Solved

Oracle indexes and selects with special characters give ORA-29902

Posted on 2011-03-18
25
3,092 Views
Last Modified: 2013-12-07
Hi,

I need help to build the correct index for a table.

Simplified scenario

- we have MySchema.MyTable
- MyTable has an index on the field PRODUCT_DESCR, which is a VARCHAR2(2000) field. The index is:

CREATE INDEX MYSCHEMA.IDX_PRODUCT_DESCR ON MYSCHEMA.MYTABLE
(PRODUCT_DESCR)
INDEXTYPE IS CTXSYS.CONTEXT
PARAMETERS('SYNC(ON COMMIT)')
NOPARALLEL;

- the following select:

SELECT * FROM MyTable WHERE
CONTAINS( PRODUCT_DESCR, '%shoes*%', 1) > 0

leads to this error:

ORA-29902: error in executing ODCIIndexStart() routine
ORA-20000: Oracle Text error:
DRG-50901: text query parser syntax error on line 1, column 6  

- the following select:

select * from MyTable
where contains( short_desc, '%sko,%', 1)>0

leads to this error:

ORA-29902: error in executing ODCIIndexStart() routine
ORA-20000: Oracle Text error:
DRG-51030: wildcard query expansion resulted in too many terms
ORA-06512

Question
How should I modify IDX_PRODUCT_DESCR so that the selects above work correctly?
A stupid question maybe, but I am newbie in PL/SQL, and index seems difficult to me.

Thank you in advance.
0
Comment
Question by:kathysmith
  • 13
  • 9
  • 3
25 Comments
 
LVL 51

Expert Comment

by:HainKurt
ID: 35167000
try

SELECT * FROM MyTable WHERE
CONTAINS( PRODUCT_DESCR, 'shoes', 1) > 0

0
 
LVL 51

Expert Comment

by:HainKurt
ID: 35167034
0
 
LVL 76

Expert Comment

by:slightwv (䄆 Netminder)
ID: 35167450
For the DRG-51030 there is a wildcard max terms parameter you can set.

I'm on mobile right now and can't get the link for the docs but the parameter is in the Text doc.
0
 

Author Comment

by:kathysmith
ID: 35169130
@HainKurt:
What I want to do is to get all products that contains "shoes,". That is the word "shoes" followed by a comma.

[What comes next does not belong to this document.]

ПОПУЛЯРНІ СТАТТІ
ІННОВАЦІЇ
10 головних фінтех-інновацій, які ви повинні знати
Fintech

And I tried to achieve this with the following:

select * from MyTable
where contains( short_desc, '%sko,%', 1)>0

But you propose:

SELECT * FROM MyTable WHERE
CONTAINS( PRODUCT_DESCR, 'shoes', 1) > 0

And yes, your query works, but it is not what I need. Or?
0
 

Author Comment

by:kathysmith
ID: 35169151
Actually I need the following type of queries:

1) get all rows that starts with "shoes,"
2) get all rows that contains "shoes,"
3) get all rows that ends with "shoes,"

Insted of that comma, I could have * _ or other characters that Oracle don't like.
I guess I have to change the index and, maybe the SELECT. But how exactly?
0
 
LVL 76

Expert Comment

by:slightwv (䄆 Netminder)
ID: 35169392
Oracle Text does not 'index' a comma.  It indexes 'words'.  You can tell Text to have certain characters keep 'words' together.  These are PRINTJOINS.

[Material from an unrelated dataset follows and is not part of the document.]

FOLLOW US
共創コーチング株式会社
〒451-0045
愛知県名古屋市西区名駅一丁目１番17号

The Text docs talks about them.
0
 
LVL 51

Expert Comment

by:HainKurt
ID: 35169950
did you try to escape liek this?

'shoes\,'
0
 
LVL 76

Expert Comment

by:slightwv (䄆 Netminder)
ID: 35169982
Escaping doesn't matter. Text didn't index the comma.

You can see what was 'indexed' looking at TOKEN_TEXT in the DR$index_name$I view.
0
 

Author Comment

by:kathysmith
ID: 35170937
@HainKurt:
Yes, Ive tried to escape it. To be more exactly, what I've tried are:
'shoes\,'
'shoes\\,'
'shoes\*'
After all these, I've got:
DRG-51030: wildcard query expansion resulted in too many terms

So, as @slightwv says, escaping doesn't help.
But I've heard about printjoins, and I'm trying to learn more about this.
0
 

Author Comment

by:kathysmith
ID: 35171103
Guys, remember that I have to escape not only comma, but also other wildcards.
0
 

Author Comment

by:kathysmith
ID: 35171199
@slightwv: your answers lead me to the a very good article about index creation in Oracle:
http://download.oracle.com/docs/cd/E11882_01/text.112/e16594/ind.htm#i1006887
I'm trying to understand text indexes from this article, but it'll take at least 2-3 hours.
I think you're right when you say that I should look at TOKEN_TEXT in the DR$index_name$I view.
I guess I need PARAMETERS ('STOPLIST CTXSYS.EMPTY_STOPLIST') or alike.
0
 

Author Comment

by:kathysmith
ID: 35171253
@slightwv

Here is how what I have in Toad for Oracle:

DROP INDEX MYSCHEMA.IDX_PRODUCT_DESCR;

CREATE INDEX MYSCHEMA.IDX_PRODUCT_DESCR ON MYSCHEMA.MYTABLE
(PRODUCT_DESCR)
INDEXTYPE IS CTXSYS.CONTEXT
NOPARALLEL;

_________

DROP INDEX MYSCHEMA.DR$IDX_PRODUCT_DESCR$X;

CREATE INDEX MYSCHEMA.DR$IDX_PRODUCT_DESCR$X ON MYSCHEMA.DR$IDX_PRODUCT_DESCR$I
(TOKEN_TEXT, TOKEN_TYPE, TOKEN_FIRST, TOKEN_LAST, TOKEN_COUNT)
NOLOGGING
TABLESPACE MYTABLESPACE
PCTFREE    10
INITRANS   2
MAXTRANS   255
STORAGE    (
            INITIAL          64K
            MINEXTENTS       1
            MAXEXTENTS       UNLIMITED
            PCTINCREASE      0
            BUFFER_POOL      DEFAULT
           )
NOPARALLEL
COMPRESS 2;
0
PRTG Network Monitor: Intuitive Network Monitoring

Network Monitoring is essential to ensure that computer systems and network devices are running. Use PRTG to monitor LANs, servers, websites, applications and devices, bandwidth, virtual environments, remote systems, IoT, and many more. PRTG is easy to set up & use.

 

Author Comment

by:kathysmith
ID: 35171286
@slightwv
I'm making progresses here :-)
The relevant article is:
http://download.oracle.com/docs/cd/E11882_01/text.112/e16593/cdatadic.htm#i1007615
The key issues are: BASIC_LEXER, printjoins, Case-Sensitive Indexing and Querying, indexing themes.

0
 
LVL 76

Expert Comment

by:slightwv (䄆 Netminder)
ID: 35172024
Glad you are in the docs.  Its the best resource for Text.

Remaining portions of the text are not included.